Face à ses détracteurs qui le voient comme un simple exécutant de la volonté présidentielle, il a souligné qu’il n’entrait « pas dans les intentions du chef de l’Etat de faire de [lui] un subordonné voué aux tâches secondaires ». Et de poursuivre : « Quand vous aurez appris à me connaître, vous verrez que ma personnalité n’est pas soluble dans le terme de collaborateur ».

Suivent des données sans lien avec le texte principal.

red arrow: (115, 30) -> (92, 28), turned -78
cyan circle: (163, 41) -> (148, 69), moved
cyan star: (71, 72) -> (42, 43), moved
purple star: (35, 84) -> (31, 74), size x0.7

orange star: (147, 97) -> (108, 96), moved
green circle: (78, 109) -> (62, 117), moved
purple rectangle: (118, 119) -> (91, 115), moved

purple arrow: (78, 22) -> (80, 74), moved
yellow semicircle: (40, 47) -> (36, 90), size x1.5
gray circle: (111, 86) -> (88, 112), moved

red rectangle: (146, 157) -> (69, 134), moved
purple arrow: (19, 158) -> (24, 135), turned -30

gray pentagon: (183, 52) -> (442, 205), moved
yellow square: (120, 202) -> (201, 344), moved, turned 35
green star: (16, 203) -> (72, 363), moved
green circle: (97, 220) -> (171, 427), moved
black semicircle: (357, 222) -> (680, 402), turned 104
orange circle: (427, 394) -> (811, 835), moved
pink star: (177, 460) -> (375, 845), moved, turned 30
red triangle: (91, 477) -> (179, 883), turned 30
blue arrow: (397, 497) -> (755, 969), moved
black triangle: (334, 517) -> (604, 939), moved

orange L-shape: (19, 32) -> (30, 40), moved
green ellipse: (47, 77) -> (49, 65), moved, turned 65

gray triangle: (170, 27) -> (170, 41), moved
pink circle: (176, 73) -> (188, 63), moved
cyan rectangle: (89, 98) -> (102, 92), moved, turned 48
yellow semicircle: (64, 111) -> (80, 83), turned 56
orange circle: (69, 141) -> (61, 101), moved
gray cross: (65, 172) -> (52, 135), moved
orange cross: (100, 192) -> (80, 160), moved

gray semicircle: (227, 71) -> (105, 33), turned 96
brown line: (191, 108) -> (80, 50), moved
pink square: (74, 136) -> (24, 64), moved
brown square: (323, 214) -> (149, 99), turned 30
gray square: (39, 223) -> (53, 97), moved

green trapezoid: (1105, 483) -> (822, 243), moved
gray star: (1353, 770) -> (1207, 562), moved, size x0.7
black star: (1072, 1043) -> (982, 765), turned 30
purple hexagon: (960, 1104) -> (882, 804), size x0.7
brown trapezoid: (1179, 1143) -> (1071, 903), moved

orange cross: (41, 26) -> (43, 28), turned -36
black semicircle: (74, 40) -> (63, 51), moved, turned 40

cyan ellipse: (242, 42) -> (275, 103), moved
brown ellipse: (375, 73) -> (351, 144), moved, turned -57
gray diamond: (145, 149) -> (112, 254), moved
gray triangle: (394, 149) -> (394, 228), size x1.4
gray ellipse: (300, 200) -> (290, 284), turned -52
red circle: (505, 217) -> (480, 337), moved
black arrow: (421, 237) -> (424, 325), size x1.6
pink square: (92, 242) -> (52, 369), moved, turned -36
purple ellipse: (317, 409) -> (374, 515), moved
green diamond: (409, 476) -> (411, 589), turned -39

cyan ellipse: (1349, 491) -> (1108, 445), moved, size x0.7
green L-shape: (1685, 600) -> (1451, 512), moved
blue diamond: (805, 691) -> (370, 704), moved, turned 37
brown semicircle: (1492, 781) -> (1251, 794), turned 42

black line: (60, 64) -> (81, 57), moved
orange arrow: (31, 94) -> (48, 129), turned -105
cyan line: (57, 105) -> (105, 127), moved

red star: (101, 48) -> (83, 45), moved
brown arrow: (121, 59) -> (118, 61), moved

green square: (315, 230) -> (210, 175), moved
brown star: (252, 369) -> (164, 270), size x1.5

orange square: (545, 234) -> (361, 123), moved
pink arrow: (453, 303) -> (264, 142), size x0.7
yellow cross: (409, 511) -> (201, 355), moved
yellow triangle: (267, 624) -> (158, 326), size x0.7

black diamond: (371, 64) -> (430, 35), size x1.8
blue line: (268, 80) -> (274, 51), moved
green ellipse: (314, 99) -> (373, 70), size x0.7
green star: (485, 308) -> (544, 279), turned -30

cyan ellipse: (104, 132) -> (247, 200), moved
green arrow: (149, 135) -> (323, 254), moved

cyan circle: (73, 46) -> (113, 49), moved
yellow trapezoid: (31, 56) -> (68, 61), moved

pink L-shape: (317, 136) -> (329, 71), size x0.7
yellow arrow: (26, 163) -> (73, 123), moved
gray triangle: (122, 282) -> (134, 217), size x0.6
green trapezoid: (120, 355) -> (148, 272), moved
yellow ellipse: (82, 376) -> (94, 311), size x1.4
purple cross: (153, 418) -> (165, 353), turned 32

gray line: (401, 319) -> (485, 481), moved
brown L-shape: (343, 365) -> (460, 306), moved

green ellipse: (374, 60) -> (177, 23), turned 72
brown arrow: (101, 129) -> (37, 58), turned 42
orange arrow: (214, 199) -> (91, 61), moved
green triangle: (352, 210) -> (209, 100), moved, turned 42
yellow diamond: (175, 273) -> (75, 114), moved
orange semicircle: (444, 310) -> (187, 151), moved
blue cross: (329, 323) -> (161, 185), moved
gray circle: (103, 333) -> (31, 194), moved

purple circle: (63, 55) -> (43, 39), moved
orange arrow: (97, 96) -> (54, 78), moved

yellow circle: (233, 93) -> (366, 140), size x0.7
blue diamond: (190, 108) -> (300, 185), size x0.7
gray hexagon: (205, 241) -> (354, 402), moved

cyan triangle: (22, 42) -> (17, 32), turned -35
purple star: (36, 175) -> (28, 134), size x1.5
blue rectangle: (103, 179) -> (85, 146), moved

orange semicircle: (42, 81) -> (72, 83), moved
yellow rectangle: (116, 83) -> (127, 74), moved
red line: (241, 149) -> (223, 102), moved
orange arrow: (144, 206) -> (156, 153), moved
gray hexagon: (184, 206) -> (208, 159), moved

  • Concertation sur les retraites : pour les syndicats, « ce n’est pas le moment ». La nouvelle phase de discussions voulue par Emmanuel Macron sur les retraites est-elle compromise ? Dans un entretien aux quotidiens régionaux, vendredi 3 juillet, le président a annoncé qu’il demanderait au gouvernement « de réengager (…) dès l’été » une concertation avec les partenaires sociaux sur le « volet des équilibres financiers » des régimes de pension. Avec, à la clé, une possible augmentation de la durée de cotisation, qui semble avoir la préférence du chef de l’Etat. Son initiative est jugée inopportune par les organisations de salariés. « La priorité des priorités, ça doit être l’emploi, a réagi, vendredi sur France Inter, Laurent Berger, le secrétaire général de la CFDT. On ne va pas se remettre à se foutre sur la gueule sur la question des retraites dans cette période. » Numéro deux de la CGT, Catherine Perret pense qu’il « n’est pas possible que se tienne une réunion pour reprendre la réforme » – un projet qu’elle juge « dangereux ». A ses yeux, il vaudrait mieux que l’exécutif tienne d’abord sa promesse de revalorisation salariale en faveur des enseignants et des soignants : elle contribuerait à « faire rentrer des cotisations ». Pour le leader de FO, Yves Veyrier, les retraites ne constituent « pas le sujet du moment ». Il souligne qu’il y en a bien d’autres à traiter comme les réductions d’effectifs chez Airbus et Air France. François Hommeril, le président de la CFE-CGC, se dit « totalement d’accord » avec M. Veyrier : le pouvoir en place ferait preuve d’« une irresponsabilité grave » s’il relançait maintenant la réflexion sur la situation financière des caisses de retraite. Pour autant, le patron de la centrale des cadres « n’envisage pas de sécher » une éventuelle rencontre fixée par le nouveau premier ministre.